Dr. Karyn Marshall began her weightlifting career in the 1970’s with little to no fanfare. At the time, there were no national women’s weightlifting events, and women’s weightlifting was not yet recognized at the Olympics. However, over the course of her career, she helped set a precedent for generations of female weightlifters to come.
In a recent interview with BarBend, Marshall explains how she discovered weightlifting, culminating in a victory 1987 World Championships, and why this was such a landmark achievement.
Karyn Marshall truly got into weightlifting for the love of the sport.

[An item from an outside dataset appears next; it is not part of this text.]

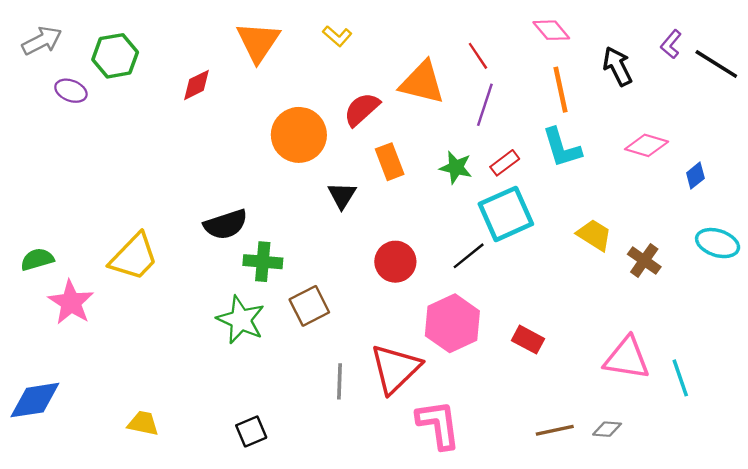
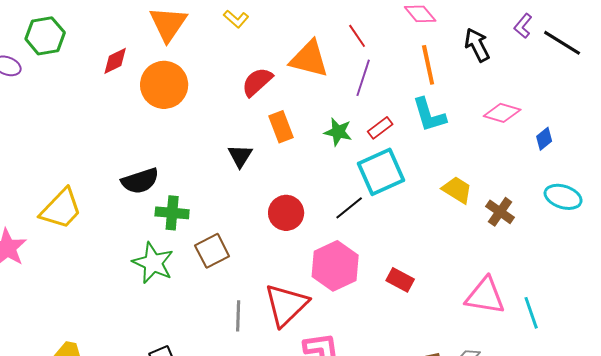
orange circle: (299, 135) -> (164, 85), moved

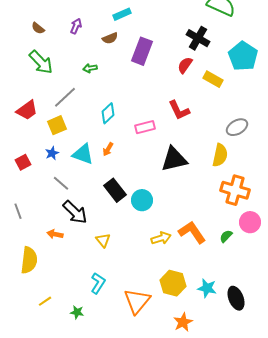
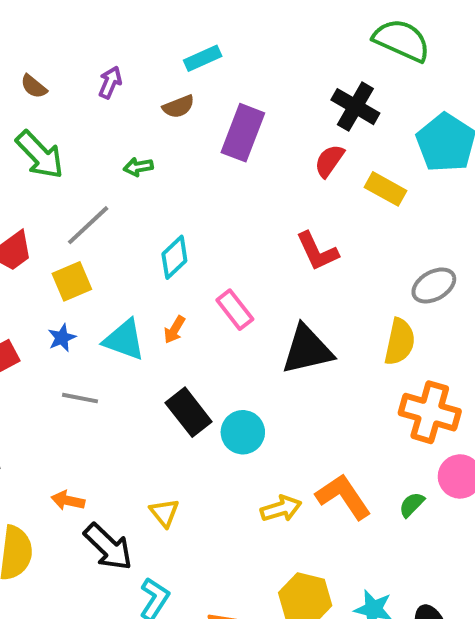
pink rectangle: (145, 127) -> (235, 310), moved, turned 66
gray line: (61, 183) -> (80, 398), turned -30
black arrow: (75, 212) -> (108, 547), moved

As a female weightlifter in 1978, Marshall was certainly in the minority during training and competitions. Fortunately, she was surrounded by coaches and friends who wouldn’t allow her potential to go to waste. Marshall said their encouragement was a driving force for her in the early days.
“I kind of liked being different. I liked the fact that it was brand new,” said Marshall. “I liked that I could maybe make a mark in this world.”
By 1980, the first women’s Nationals was sanctioned, and Marshall began her long and decorated career as a competitive weightlifter. Seven years later, after becoming the first woman to clean & jerk 300lbs, Marshall headed to Daytona Beach, Florida to compete in the 82.5kg weight class at the inaugural Women’s World Championships. However, the US Women’s team was not the only group with gold on their minds that week.
“China showed up,” said Marshall. “(China) an unknown entity at the time in weightlifting – it really wasn’t the dominant force that it is today. They swept the gold.”
While her teammates had competed admirably, Marshall increasingly felt the weight of the competition would come to rest on her shoulders. Marshall said she was even approached by the executive director of USA Weightlifting at the time about bringing it home.
“They came up to me and basically said, ‘You’re it. You’re our one chance to win gold,’” said Marshall.
Marshall would not disappoint, going on to hit a 90kg snatch and a 110kg clean & jerk for a cool 200kg total which was easily enough to earn a gold medal. Marshall said that after all the years of training and competing, it was a life-changing experience to exhibit her talents on the world stage.
“It was an incredible feeling,” said Marshall. “To be able to showcase that we were a legitimate sport and we deserved recognition and to do the best that we could – here we are. I won the very first women’s world championships.”